A "vulnerable" Mike Tyson appeared at the Cannes film festival on Saturday for the premiere of a flattering documentary on the former world heavyweight boxing champion's tumultuous life.

The picture takes Tyson from his humble beginnings on the mean streets of Brooklyn through his phenomenal rise as a boxing champion and his epic fall marked by addiction, humiliation in the ring and a rape conviction.

Tyson, who has put on weight in recent years and now has a Maori tattoo around his left eye, flew to the French Riviera from his suburban Las Vegas home with a sizeable entourage for the premiere of 'Tyson'.

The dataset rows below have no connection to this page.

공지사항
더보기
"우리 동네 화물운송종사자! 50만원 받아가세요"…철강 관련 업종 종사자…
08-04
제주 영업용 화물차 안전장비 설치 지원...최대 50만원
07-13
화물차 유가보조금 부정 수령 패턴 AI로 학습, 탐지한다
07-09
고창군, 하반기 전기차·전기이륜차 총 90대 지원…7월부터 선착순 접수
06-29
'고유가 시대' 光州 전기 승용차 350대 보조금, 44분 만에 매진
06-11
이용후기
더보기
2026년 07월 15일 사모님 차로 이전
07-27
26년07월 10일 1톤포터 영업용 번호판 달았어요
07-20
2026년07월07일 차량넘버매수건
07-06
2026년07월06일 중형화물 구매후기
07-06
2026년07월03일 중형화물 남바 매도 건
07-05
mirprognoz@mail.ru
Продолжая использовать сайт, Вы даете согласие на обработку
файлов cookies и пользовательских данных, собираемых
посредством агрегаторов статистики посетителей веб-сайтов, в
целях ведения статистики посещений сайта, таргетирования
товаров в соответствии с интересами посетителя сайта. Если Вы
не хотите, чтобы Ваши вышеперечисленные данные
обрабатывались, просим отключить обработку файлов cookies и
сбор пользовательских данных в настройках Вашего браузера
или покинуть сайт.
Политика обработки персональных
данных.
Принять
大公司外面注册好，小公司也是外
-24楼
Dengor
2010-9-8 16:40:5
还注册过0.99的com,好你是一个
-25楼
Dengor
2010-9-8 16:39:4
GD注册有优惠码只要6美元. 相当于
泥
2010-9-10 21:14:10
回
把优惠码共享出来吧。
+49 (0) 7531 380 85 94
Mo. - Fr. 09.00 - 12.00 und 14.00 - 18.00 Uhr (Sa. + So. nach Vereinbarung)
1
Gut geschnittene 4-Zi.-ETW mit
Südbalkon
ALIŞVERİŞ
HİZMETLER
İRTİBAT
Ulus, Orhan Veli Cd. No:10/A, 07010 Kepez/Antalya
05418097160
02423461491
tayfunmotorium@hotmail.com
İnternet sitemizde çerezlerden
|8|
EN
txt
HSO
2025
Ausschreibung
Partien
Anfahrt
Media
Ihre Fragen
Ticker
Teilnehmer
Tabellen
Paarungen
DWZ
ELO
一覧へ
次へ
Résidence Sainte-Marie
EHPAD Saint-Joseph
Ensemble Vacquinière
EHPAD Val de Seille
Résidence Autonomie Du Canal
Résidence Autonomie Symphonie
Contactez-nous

The retired fighter, who will be 42 next month, fielded reporters' questions after a packed screening at the world's biggest cinema showcase.

"Totally overwhelmed"

"I'm totally overwhelmed," he admitted.

"Really, it was shocking when I came into the grand opening and saw all those cameras. I didn't even want to see it (the film) because I get a little embarrassed because I'm so vulnerable up there."

The picture combines more than 30 hours of interviews with highlights of his boxing career.

Director James Toback, best known for his 1978 drama 'Fingers' which was re-made into a hit French movie in 2005, said he believed he had succeeded in presenting Tyson as a "complex and iconic and noble human being".

He met a teen Tyson in 1985 while directing 'The Pick-up Artist'. Tyson said their friendship was what allowed him to be so candid on camera.

"I have a great deal trust in him and I believed that it was going to be a decent project and once I committed to it, I did it wholeheartedly, I gave him everything that he wanted to have," he said.

Told entirely from Tyson's point of view, the portrayal allows the gentle giant with the high-pitched voice and a lisp to take the long view of his rocky past and extraordinary career.

Unique place in boxing history

Toback said Tyson occupied a unique place in the history of boxing.

"There are certain people in various fields, they just become the representative, iconic figure of that profession," he said. "Muhammad Ali as a personality and as an entertainer -- but to me as a boxer, as a fighter, it's Mike Tyson."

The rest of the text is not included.